Perte de sens, course au profit et destruction de nos ressources. Ceux qui ont lu Laudato si', l'encyclique du pape François sur l'écologie, ne pourront que trouver des nombreux points communs avec le propos de Valérie Cabanes dans son livre "Homo Natura - En harmonie avec le vivant" (éd. Buchet/Chastel). Sur RCF, la juriste en droit international, spécialisée dans les droits de l'homme, raconte son parcours hors normes, guidé par le courage, la nécessité de s'engager mais aussi l'empathie et une réelle préoccupation pour la planète et pour l'espèce humaine.
"On est intimement liés à la situation dans le monde." Valérie Cabanes a "passé 18 ans à diriger des programmes internationaux dans les champs de la santé et des droits humains destinés à des personnes handicapées, des femmes et des enfants exploités et victimes de violence, des enfants de la rue et des réfugiés", écrit-elle sur son site internet.
Après des études à l'institut Bioforce à Lyon, et une première mission au Burkina Faso, c'est au Pakistan, auprès des réfugiés afghans dont certains avaient sauté sur des mines qu'elle comprend l'importance des enjeux géopolitiques, dans un pays marqué par un conflit avec la Russie entre 1979 et 1989. "J'ai été très touchée par le peuple Afghan, d'une grande dignité, d'une grande poésie, d'une grande finesse intellectuelle, ce dont on ne se rend plus compte aujourd'hui avec tout ce que l'on raconte depuis 20, 25 ans." C'est aussi là qu'elle prend conscience que de "la lutte qu'on peut mener au niveau international pour défendre les droits humains".
En Ouganda, où elle effectuait une autre mission elle a été prise en otage. "Ça m'a encore plus rendu empathique, j'ai ressenti en tant que mère, en tant que femme, ce que pouvaient représenter la peur, le danger." Avec cette prise de conscience que "la violence est réelle, et qu'ici en France on vit dans des pays particulièrement préservés". En 2001, elle reprend des études, un double diplôme droit international et droits de l'homme, pour prendre la tête de l'ONG Planète Enfants & Développement.
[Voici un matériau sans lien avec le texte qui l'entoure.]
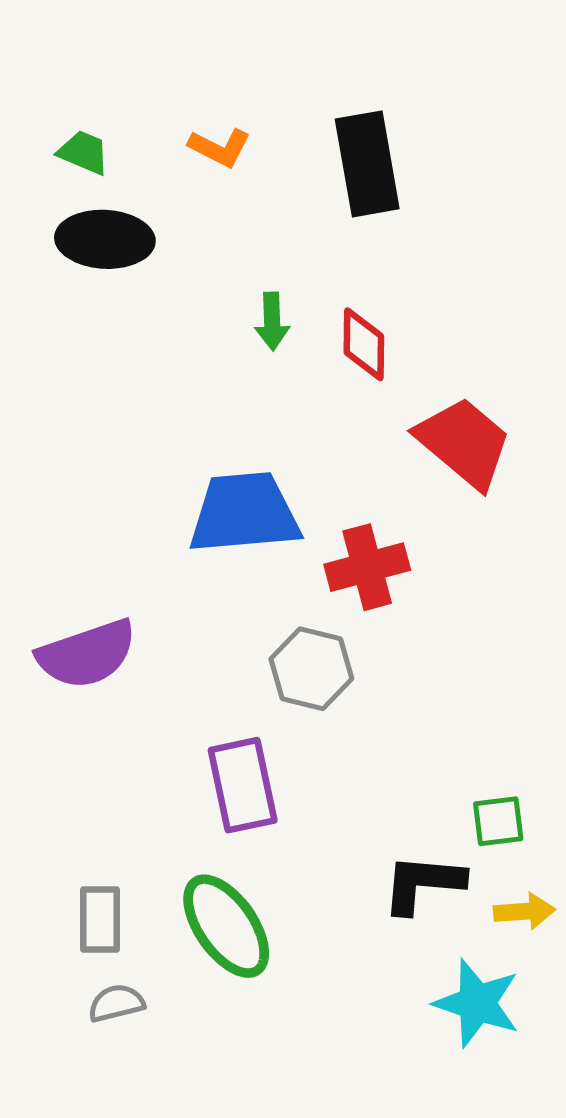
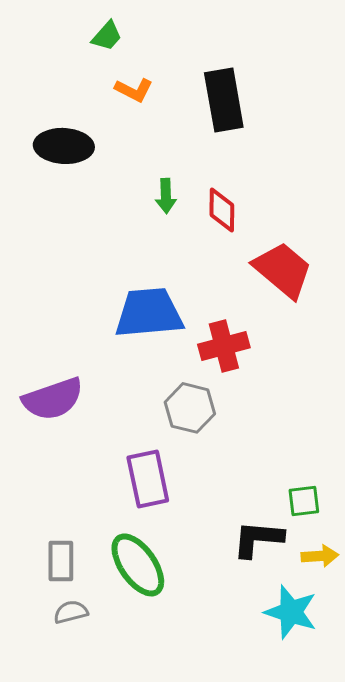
green trapezoid: (84, 152) -> (107, 36), moved, turned 108

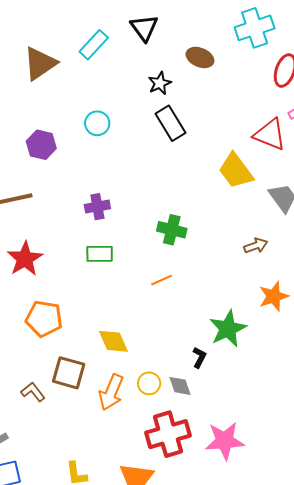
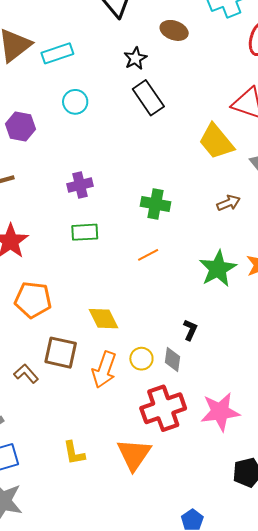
cyan rectangle: (94, 45) -> (57, 53), moved, turned 32
brown arrow: (256, 246) -> (229, 203), moved
green star: (228, 329) -> (218, 269), moved
gray diamond: (180, 386) -> (172, 359), turned 30

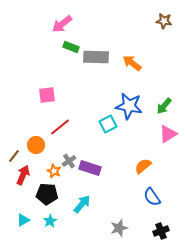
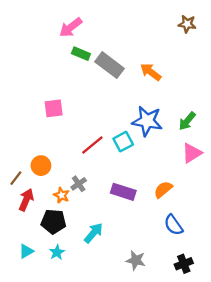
gray rectangle: (96, 57) -> (109, 65), turned 35
red line: (60, 127) -> (92, 145), moved
purple rectangle: (90, 168) -> (123, 192), moved
gray star: (119, 228) -> (136, 260), turned 30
À 36 ans, elle oriente son engagement vers l'environnement et s'implique dans la défense des droits des peuples autochtones. Sa thèse en anthropologie juridique est consacrée au peuple Innu, qui vit au nord du Québec.
"Je suis fille de hippies", raconte Valérie Cabanes. Tout de suite on pense flower power et bons sentiments. C'est vrai que ses parents étaient des vrais, trois semaines après la naissance de leur fille en Bretagne en 1969 ils partaient déjà au Maroc, puis en Inde, au rythme de leur travail et de leur quête spirituelle. Mais pour elle, c'est une enfance marquée par les rencontres avec d'autres cultures, par "la découverte d'une planète magnifique qui [l'inspire] chaque jour". Et aussi "une tolérance à la différence et à la capacité sortir de ses cadres de référence". Valérie Cabanes ressentait, enfant, une réelle inquiétude. "Ce qui me perturbait beaucoup c'était l'état du monde." À 10 ans, elle a été la plus jeune membre des Amis du Livre de la paix de Bernard Benson, contre les armes nucléaires !
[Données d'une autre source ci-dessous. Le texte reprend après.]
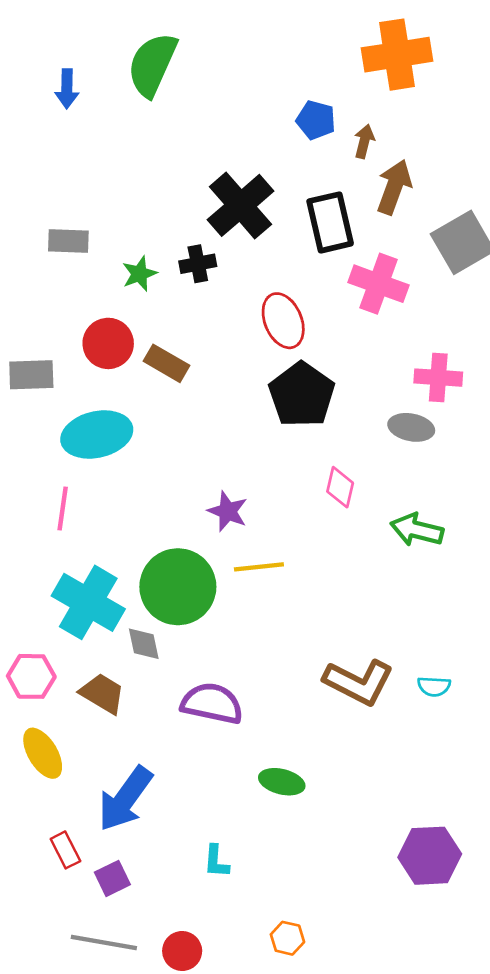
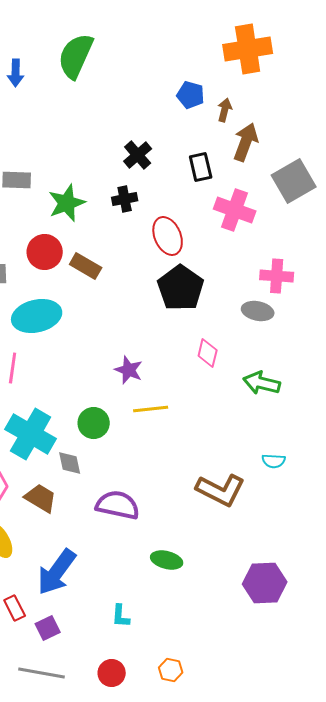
black cross: (240, 205) -> (138, 155), size x0.6
black rectangle: (330, 222) -> (201, 167), size x0.7
black cross: (198, 264) -> (125, 199), moved
green star: (139, 274) -> (67, 203), size x1.5
green circle: (178, 587) -> (94, 423), size x0.6
cyan semicircle: (434, 686) -> (274, 461), moved
purple hexagon: (430, 856) -> (265, 583), moved
red circle: (182, 951) -> (112, 673), moved

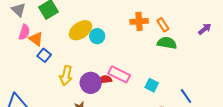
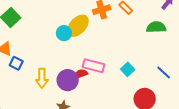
yellow ellipse: (80, 30) -> (78, 26), moved
green semicircle: (167, 43) -> (156, 27), moved
cyan square: (152, 85) -> (128, 69), turned 32

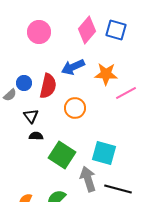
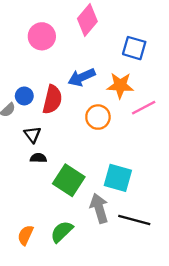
pink diamond: (87, 30) -> (87, 20), moved
blue square: (116, 30) -> (134, 48), moved
orange circle: (75, 108) -> (98, 117), moved

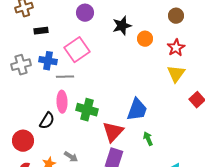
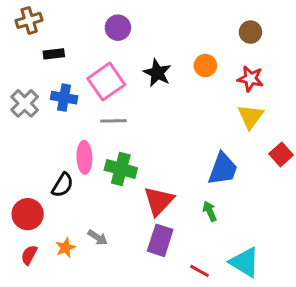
black star: (122, 26) -> (157, 73), moved, turned -30
red star: (176, 48) -> (250, 79), turned -30
gray cross: (21, 65) -> (25, 103), turned -30
gray line: (65, 77) -> (114, 121), moved
blue trapezoid: (137, 110) -> (223, 169), moved

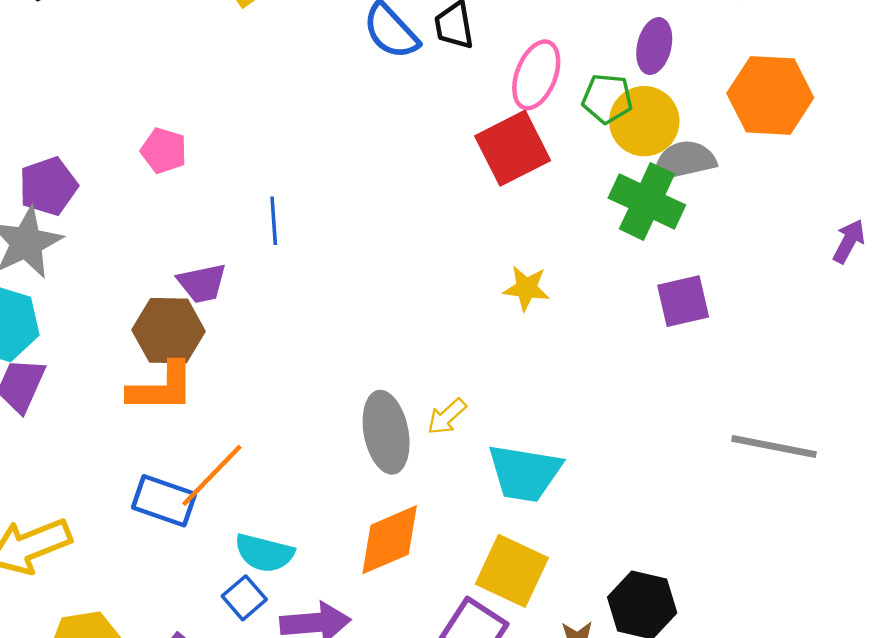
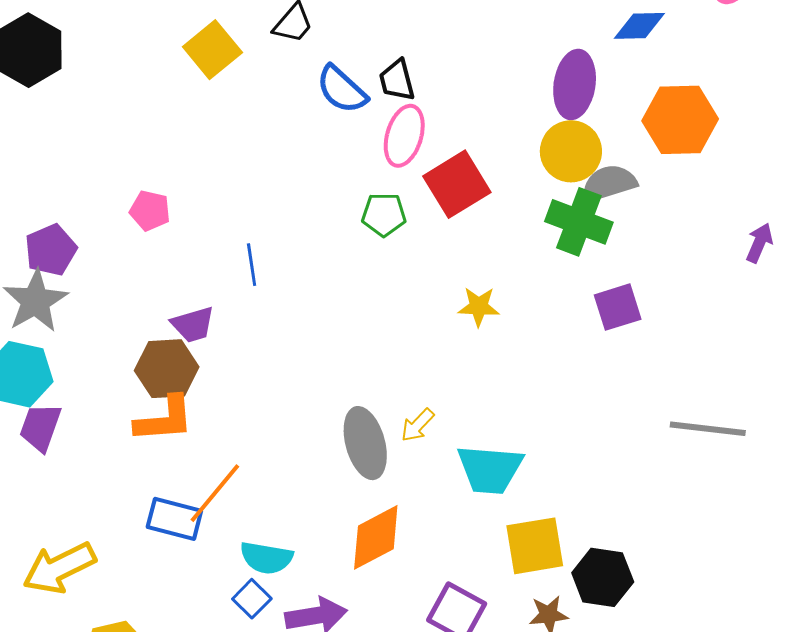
purple ellipse: (654, 46) -> (575, 84), size x1.4
pink ellipse: (536, 75) -> (404, 136), moved
green pentagon: (607, 99) -> (384, 215), moved
yellow square: (512, 571) -> (535, 546), moved, turned -30

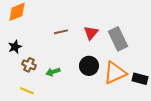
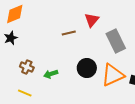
brown line: (61, 32) -> (69, 33), moved
red triangle: (91, 33) -> (92, 20), moved
black star: (15, 47) -> (11, 38), moved

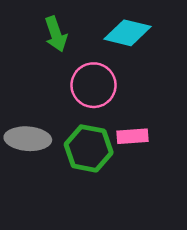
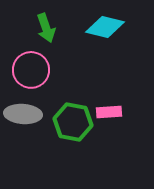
pink circle: (94, 85) -> (31, 70), moved

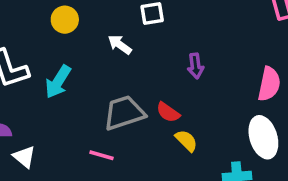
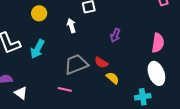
white arrow: (120, 45) -> (71, 26), turned 40
purple arrow: (196, 66) -> (115, 35), turned 32

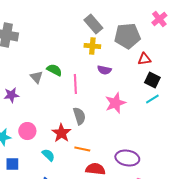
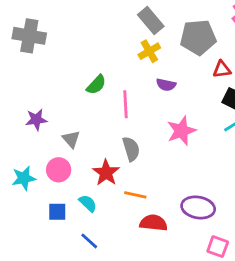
yellow cross: (92, 46) -> (149, 51), turned -35
green semicircle: (54, 70) -> (96, 85), turned 105
gray triangle: (36, 77) -> (71, 139), moved
blue square: (12, 164) -> (57, 212), moved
Aujourd'hui, Valérie Cabanes est la porte-parole du mouvement End Ecocide on Earth et fait partie de ceux qui ont organisé le procès fictif de Monsanto à La Haye. "Je m'oppose à ce qui dans l'industrie finalement devient une menace pour nous tous, sous prétexte d'apporter du confort immédiat." À l'entendre, rien d'idéologique, "juste du pragmatisme" et une vision à plus long terme que notre profit immédiat. Pourquoi donc voulons-nous tant accumuler, même le superflu, surtout le superflu ? Pourquoi cette course au profit qui nous entraîne vers une auto-destruction ?
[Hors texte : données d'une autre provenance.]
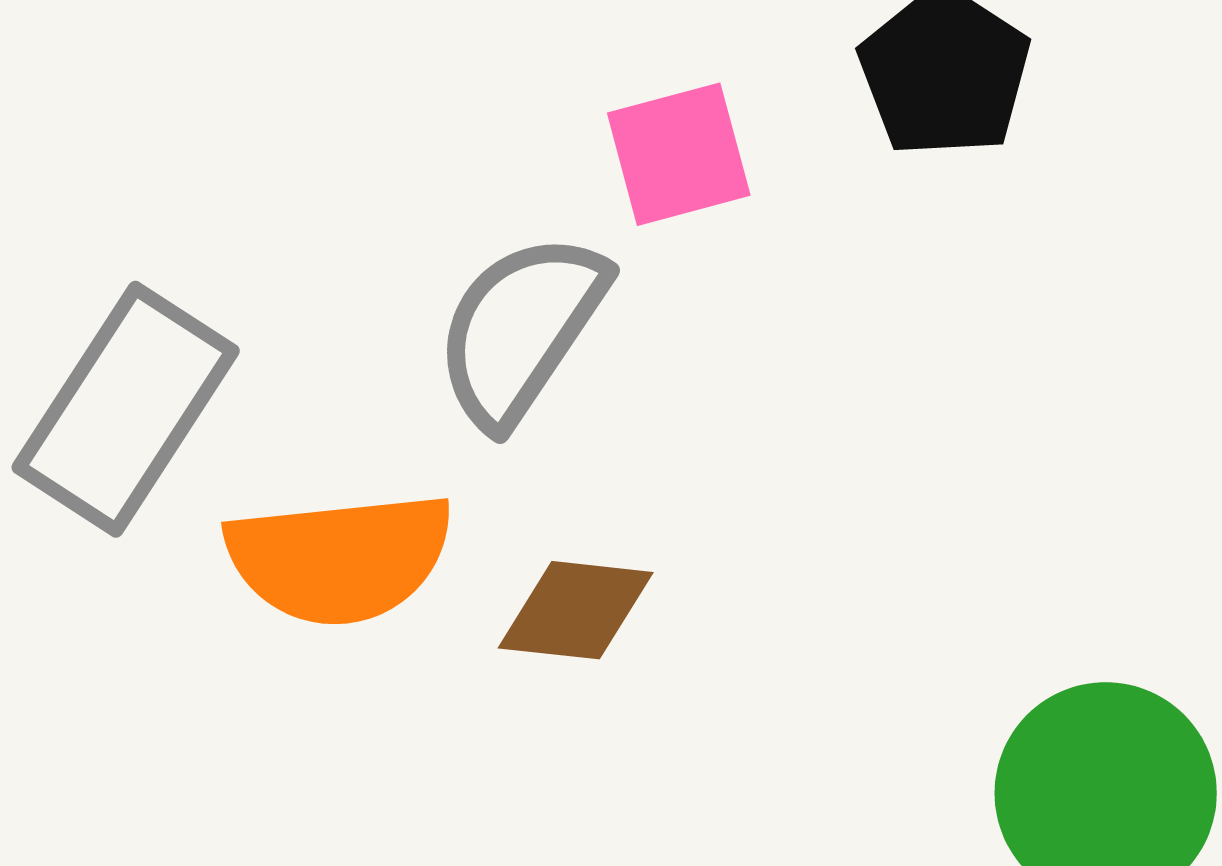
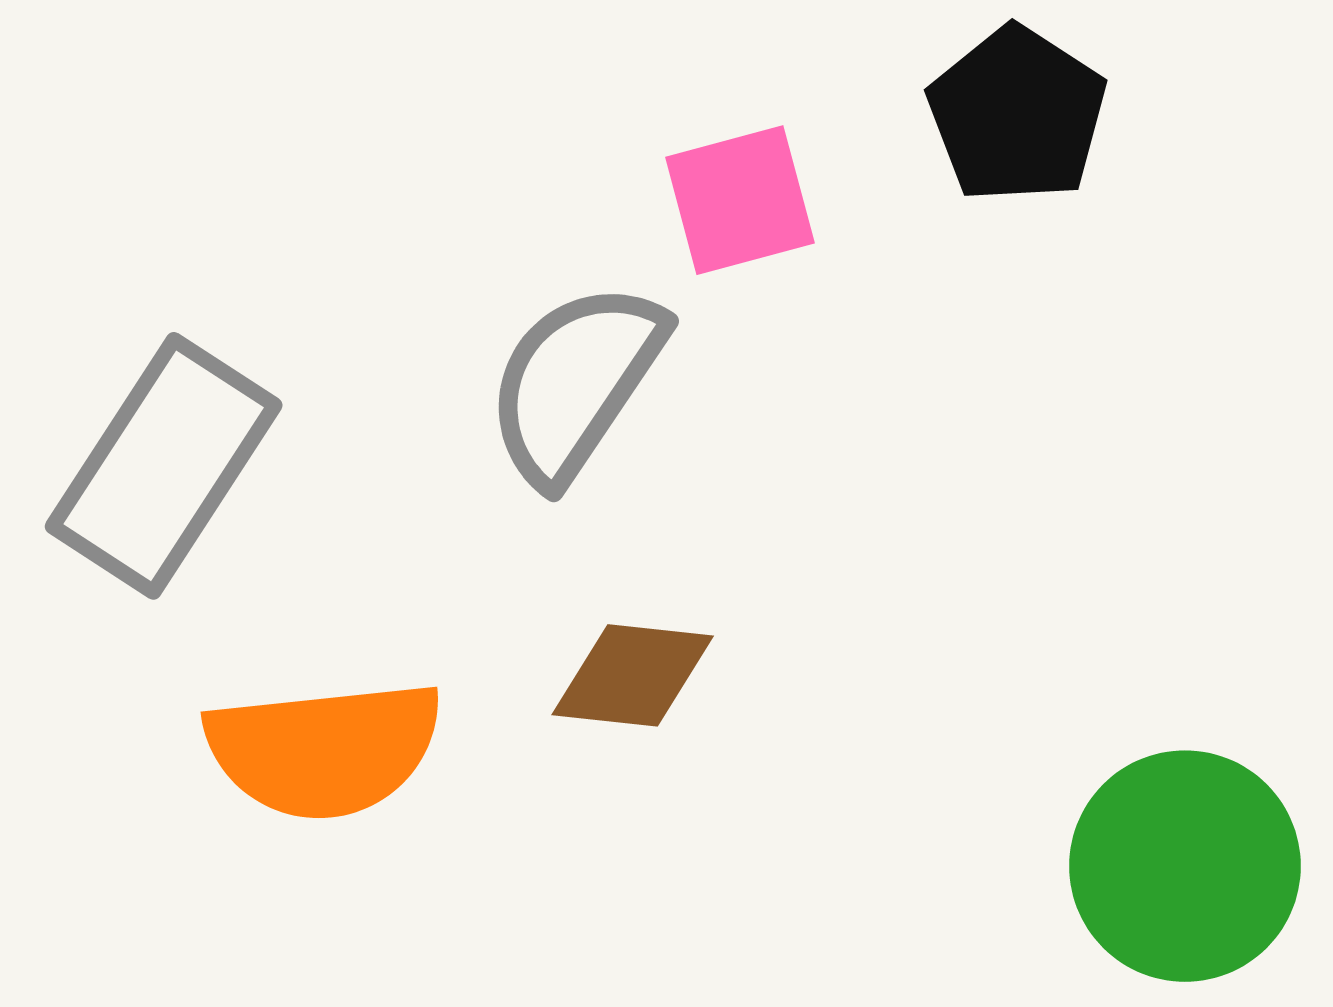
orange semicircle: (340, 558) -> (324, 749), moved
Avec son frère elle a fait le calcul : la fortune de Bill Gates lui permettrait de vivre... 8 millions d'années au SMIC français ! Elle a aussi été vérifier où le milliardaire place sa fortune : par exemple dans la société Calico, propriété de Google, spécialisée dans la recherche sur le vieillissement, "qui travaille sur comment repousser le moment de la mort". Les technologies, c'est ce que "les transhumanistes ont choisi pour se dire 'foutu pour foutu, essayons de trouver des solutions pour que l'homme n'ait plus besoin de la nature, pour que l'homme devienne immortel...!'" Au fond, et si c'était ça le problème, les hommes et leur peur de mourir ? "En y réfléchissant profondément je crois que c'est ça..." confie la juriste.